**REQUIRED ACTION:**
When a line in the entries contains the word "PowerUp", copy that line in full.

(Stored data entries)
• • • • •

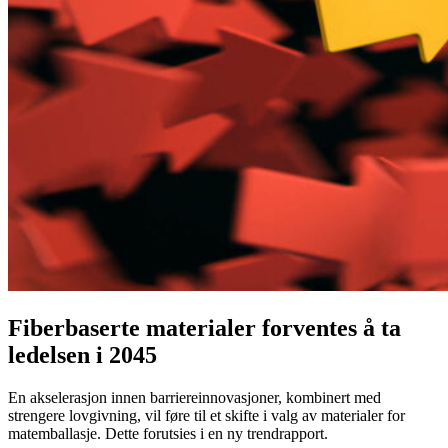
Fiberbaserte materialer forventes å ta
ledelsen i 2045
En akselerasjon innen barriereinnovasjoner, kombinert med
strengere lovgivning, vil føre til et skifte i valg av materialer for
matemballasje. Dette forutsies i en ny trendrapport.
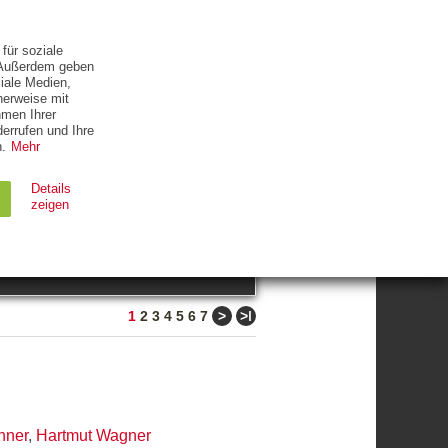
ETTER
KONTAKT
für soziale
. Außerdem geben
iale Medien,
herweise mit
hmen Ihrer
errufen und Ihre
.
Mehr
ZUM THEMA
Details
zeigen
suchen
Ablauf
Typ
>
>ǀ
1
2
3
4
5
6
7
Session
HTTP
90 Tage
HTTP
hner
,
Hartmut Wagner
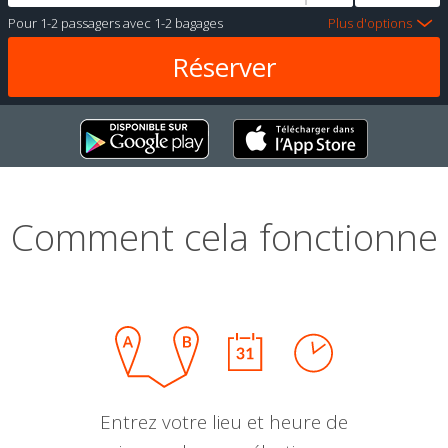
Pour
1-2 passagers
avec
1-2 bagages
Plus d'options
Comment cela fonctionne
Entrez votre lieu et heure de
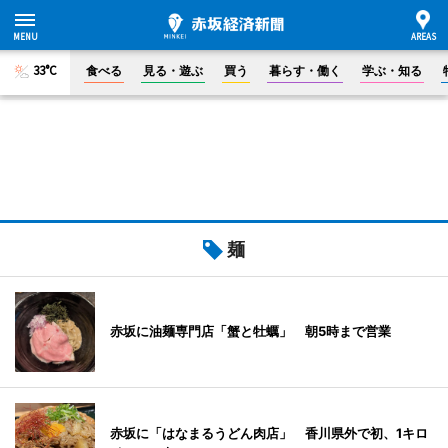
33°C
食べる
見る・遊ぶ
買う
暮らす・働く
学ぶ・知る
麺
赤坂に油麺専門店「蟹と牡蠣」 朝5時まで営業
赤坂に「はなまるうどん肉店」 香川県外で初、1キロ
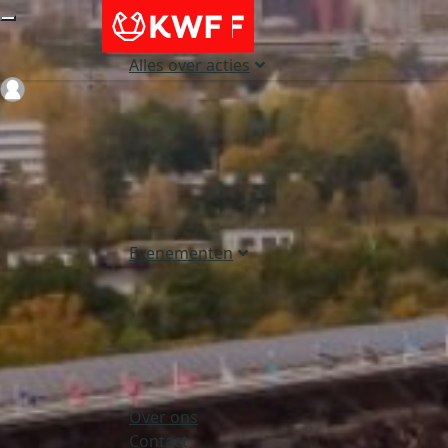
Alles over acties
Login
Evenementen
Over ons
Contact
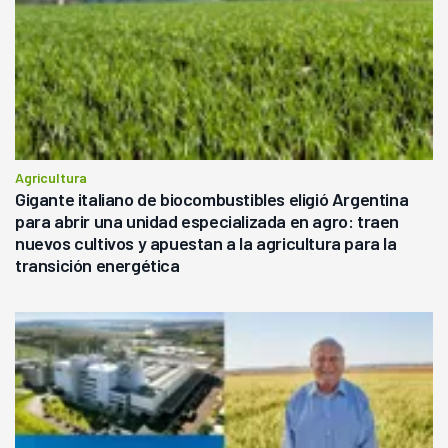
Agricultura
Gigante italiano de biocombustibles eligió Argentina
para abrir una unidad especializada en agro: traen
nuevos cultivos y apuestan a la agricultura para la
transición energética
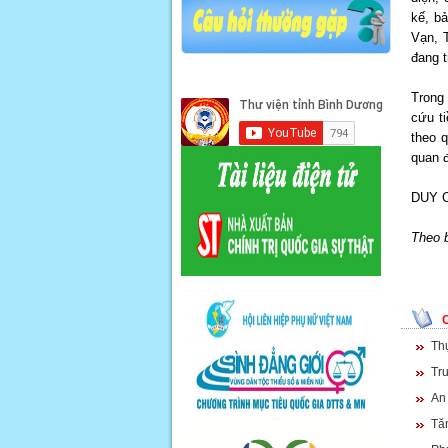
kế, b
Vạn, 
đang t
Trong
cứu ti
theo 
quan đ
DUY 
Theo 
Thự
Trư
An
Tă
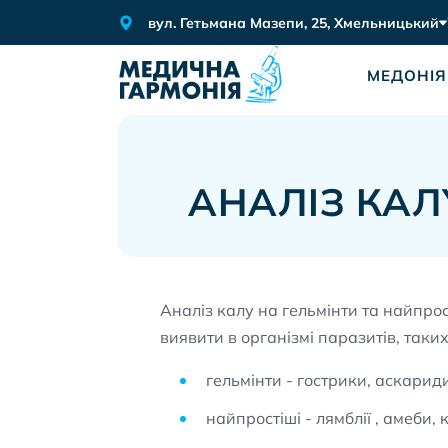
вул. Гетьмана Мазепи, 25, Хмельницький
МЕДОНІЯ
АНАЛІЗ КАЛ
Аналіз калу на гельмінти та найпрос
виявити в організмі паразитів, таких
гельмінти - гострики, аскариди
найпростіші - лямблії , амеби,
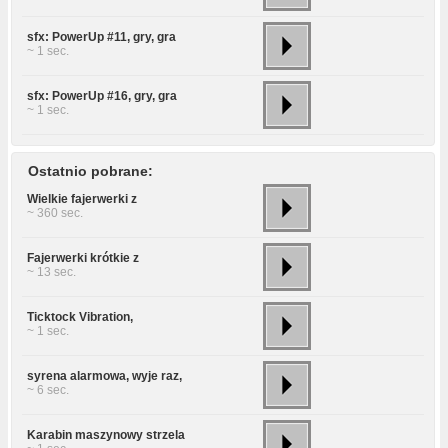
sfx: PowerUp #11, gry, gra
~ 1 sec.
sfx: PowerUp #16, gry, gra
~ 1 sec.
Ostatnio pobrane:
Wielkie fajerwerki z
~ 360 sec.
Fajerwerki krótkie z
~ 13 sec.
Ticktock Vibration,
~ 1 sec.
syrena alarmowa, wyje raz,
~ 6 sec.
Karabin maszynowy strzela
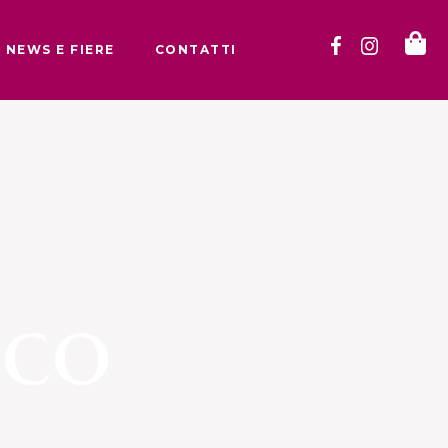
NEWS E FIERE
CONTATTI
nco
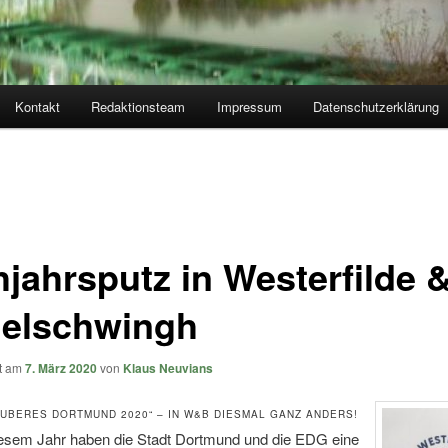
Kontakt
Redaktionsteam
Impressum
Datenschutzerklärung
hjahrsputz in Westerfilde 
elschwingh
ht am
7. März 2020
von
Klaus Neuvians
AUBERES DORTMUND 2020“ – IN W&B DIESMAL GANZ ANDERS!
iesem Jahr haben die Stadt Dortmund und die EDG eine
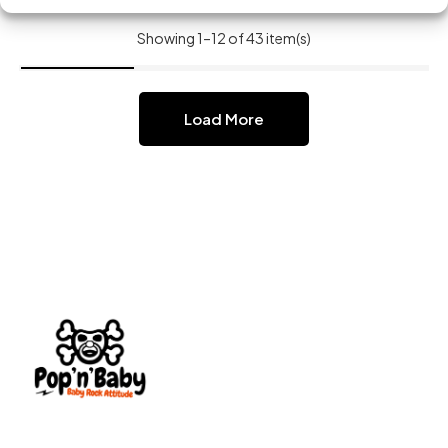
Showing 1–12 of 43 item(s)
Load More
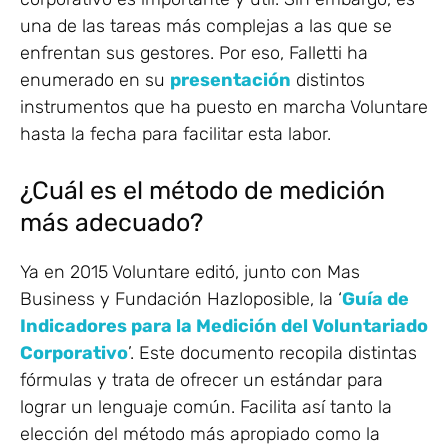
una de las tareas más complejas a las que se
enfrentan sus gestores. Por eso, Falletti ha
enumerado en su
presentación
distintos
instrumentos que ha puesto en marcha Voluntare
hasta la fecha para facilitar esta labor.
¿Cuál es el método de medición
más adecuado?
Ya en 2015 Voluntare editó, junto con Mas
Business y Fundación Hazloposible, la ‘
Guía de
Indicadores para la Medición del Voluntariado
Corporativo
’. Este documento recopila distintas
fórmulas y trata de ofrecer un estándar para
lograr un lenguaje común. Facilita así tanto la
elección del método más apropiado como la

• • • • •

**SOLUTION BELOW:**
sfx: PowerUp #11, gry, gra
sfx: PowerUp #16, gry, gra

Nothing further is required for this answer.